=== Section Start ===

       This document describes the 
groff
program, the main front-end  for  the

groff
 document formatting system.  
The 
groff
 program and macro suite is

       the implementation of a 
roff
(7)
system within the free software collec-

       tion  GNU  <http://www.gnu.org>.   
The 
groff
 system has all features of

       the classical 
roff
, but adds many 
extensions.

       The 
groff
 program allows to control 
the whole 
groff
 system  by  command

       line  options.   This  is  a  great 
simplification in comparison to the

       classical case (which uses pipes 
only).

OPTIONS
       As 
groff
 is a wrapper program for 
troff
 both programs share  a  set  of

=== Section End ===
=== Section Start ===

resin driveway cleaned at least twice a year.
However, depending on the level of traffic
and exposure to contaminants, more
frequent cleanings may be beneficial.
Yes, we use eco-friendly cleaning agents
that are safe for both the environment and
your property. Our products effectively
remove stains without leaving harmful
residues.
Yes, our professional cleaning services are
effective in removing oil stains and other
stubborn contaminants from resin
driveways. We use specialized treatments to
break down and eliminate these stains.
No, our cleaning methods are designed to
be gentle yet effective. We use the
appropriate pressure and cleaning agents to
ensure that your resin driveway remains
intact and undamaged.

=== Section End ===

Brief: From the records above, copy out the line with "Yes, our professional cleaning services are", the line with "intact and undamaged.", and every line between them, word for word.

Expected output:
Yes, our professional cleaning services are
effective in removing oil stains and other
stubborn contaminants from resin
driveways. We use specialized treatments to
break down and eliminate these stains.
No, our cleaning methods are designed to
be gentle yet effective. We use the
appropriate pressure and cleaning agents to
ensure that your resin driveway remains
intact and undamaged.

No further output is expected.